Solo para encontrar una cara que le devolvía la mirada. Era de tamaño humano, pero no humana. Tenía más de insecto, pensó: una especie de escultura negra brillante, con un ojo múltiple como un racimo de uva. Y la mitad estaba cubierta de metal plateado, una máscara. Cassie apreció todo esto en el segundo que el susto tardó en recorrer su sistema. Entonces chilló y retrocedió a rastras. Cuando volvió a mirar, la cara enmascarada había desaparecido. Josephine Barrow, una de sus vecinas, se acercó caminando y miró desde arriba. —¿Estás bien, cielo? ¿Te has clavado la pala en el pie? —¿Me ayudas a salir? —Levantó los brazos. Cuando Cassie estuvo en la superficie, Josephine dijo: —Parece que hayas visto un fantasma. Bueno, había visto… algo. Cassie miró hacia su casa, a la que estaban casi a punto de ponerle el tejado permanente, y hacia los campos que habían desbrozado para sembrar, y hacia el agujero que ya habían cavado para hacer el arenero donde algún día jugaría su hijo… Miró todo el trabajo que habían empeñado en aquel lugar, todo el amor. No quería abandonarlo. Pero tampoco quería vérselas con lo que fuera que había en aquel agujero. —Tenemos que cubrir esto —anunció entonces. Josephine arrugó el entrecejo. —¿Después de todo lo que has trabajado? Cassie pensó deprisa. —He encontrado agua. Aquí no puede hacerse una bodega; algún día cavaremos un pozo. — Había un montón de madera cortada toscamente apoyada contra la pared de atrás de la casa—. Ayúdame. —Empezó a tender los tablones por encima del agujero. Josephine la miró de arriba abajo. —¿Por qué no lo rellenamos y listos? Porque tardarían demasiado. Porque quería esconder aquello para siempre, antes de que volviera Jeb.

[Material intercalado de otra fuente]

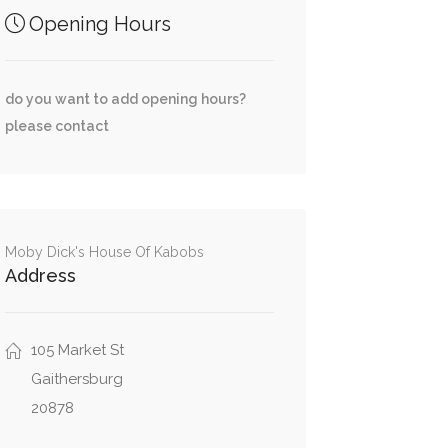
Opening Hours
do you want to add opening hours?
please contact
Moby Dick's House Of Kabobs
Address
105 Market St
Gaithersburg
20878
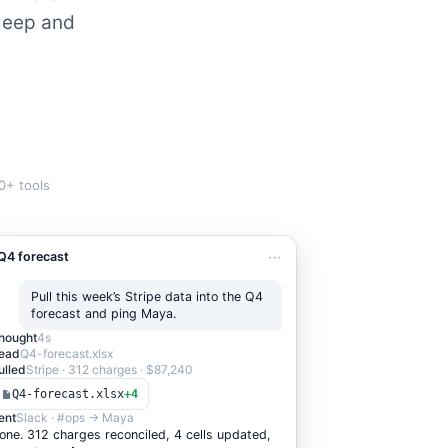
sleep and
0+ tools
···
Q4 forecast
Pull this week’s Stripe data into the Q4
forecast and ping Maya.
hought
4s
ead
Q4-forecast.xlsx
ulled
Stripe · 312 charges · $87,240
Q4-forecast.xlsx
+
4
ent
Slack · #ops → Maya
one. 3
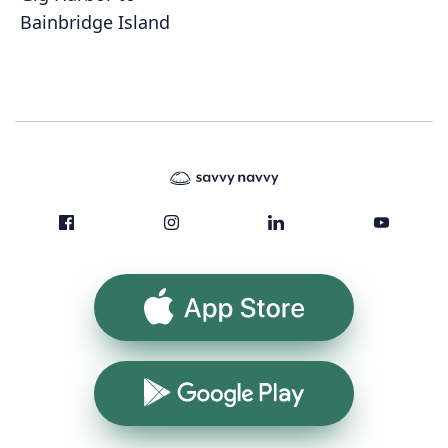
Bainbridge Island
App Store
Google Play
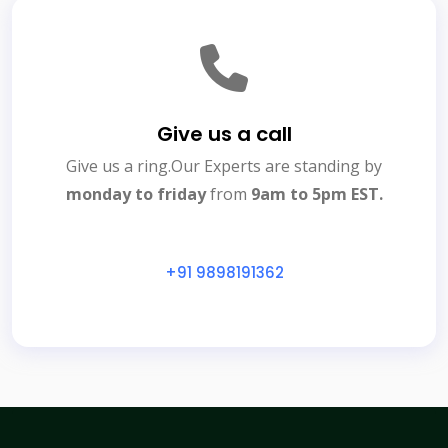
Give us a call
Give us a ring.Our Experts are standing by
monday to friday
from
9am to 5pm EST.
+91 9898191362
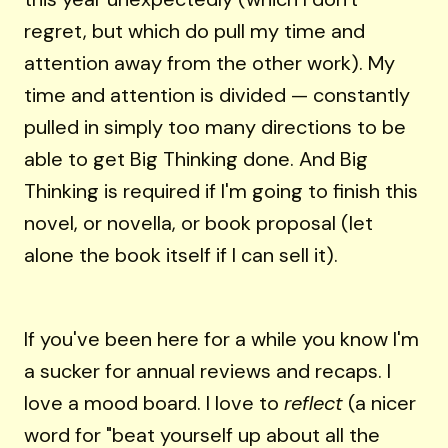
regret, but which do pull my time and
attention away from the other work). My
time and attention is divided — constantly
pulled in simply too many directions to be
able to get Big Thinking done. And Big
Thinking is required if I'm going to finish this
novel, or novella, or book proposal (let
alone the book itself if I can sell it).
If you've been here for a while you know I'm
a sucker for annual reviews and recaps. I
love a mood board. I love to
reflect
(a nicer
word for "beat yourself up about all the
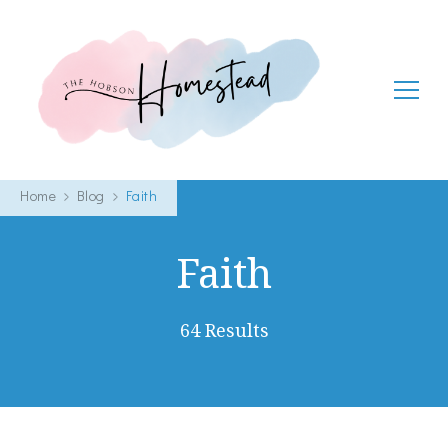
The Hobson Homestead
Adventures in faith, family life and healthy living
Home
Blog
Faith
Faith
64 Results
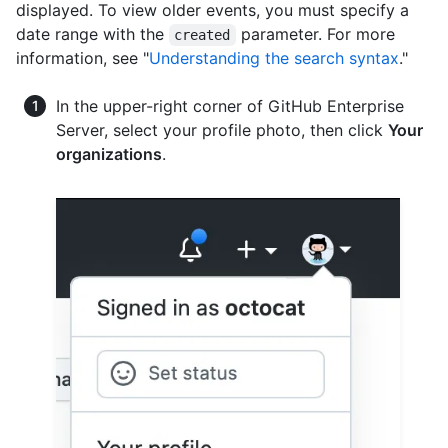
displayed. To view older events, you must specify a
date range with the
parameter. For more
created
information, see "
Understanding the search syntax
."
In the upper-right corner of GitHub Enterprise
Server, select your profile photo, then click
Your
organizations
.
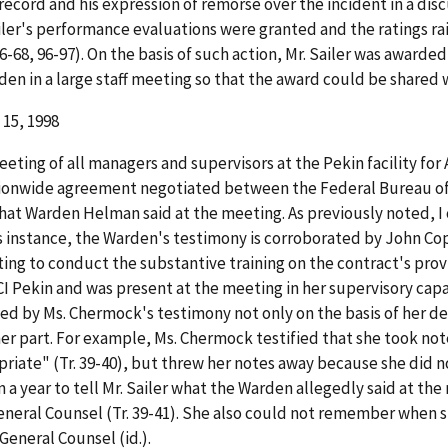
record and his expression of remorse over the incident in a discu
ailer's performance evaluations were granted and the ratings ra
9, 66-68, 96-97). On the basis of such action, Mr. Sailer was awar
 in a large staff meeting so that the award could be shared with
 15, 1998
ing of all managers and supervisors at the Pekin facility for Ap
onwide agreement negotiated between the Federal Bureau of Pr
o what Warden Helman said at the meeting. As previously noted, 
his instance, the Warden's testimony is corroborated by John C
g to conduct the substantive training on the contract's provis
I Pekin and was present at the meeting in her supervisory capa
ded by Ms. Chermock's testimony not only on the basis of her d
her part. For example, Ms. Chermock testified that she took n
ate" (Tr. 39-40), but threw her notes away because she did n
an a year to tell Mr. Sailer what the Warden allegedly said at t
eneral Counsel (Tr. 39-41). She also could not remember when s
eneral Counsel (id.).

—Más adelante lo rellenaré. De momento ayúdame, ¿de acuerdo? Josephine la miraba con cara rara. Pero aun así la ayudó y, para cuando Jeb llegó a casa, Cassie había echado tierra y porquería del suelo del bosque por encima de la madera, de modo que nadie podía saber que allí había un agujero, y hasta había empezado a escarbar el principio de una segunda bodega en el otro lado de la casa. Y para cuando se sentaron a cenar aquella noche en el porche de su casa, Cassie Poulson ya había iniciado el proceso de olvidar que alguna vez había visto aquella cara enmascarada. Y unos años más tarde, en marzo de 2040, en Miami, Tierra Oeste 4: Fue pura coincidencia, convendrían más adelante los historiadores, que Stan Berg naciera en Miami Oeste 4, la misma ciudad huella en la misma Tierra Baja en la que se había criado Cassie Poulson. La misma Cassie Poulson en cuyos terrenos situados en los Altos Megas se había localizado la anomalía de engarce primaria; una anomalía que, al final, sería determinante para la corta vida de Stan Berg y para muchos sucesos más. Raro, pero pura coincidencia.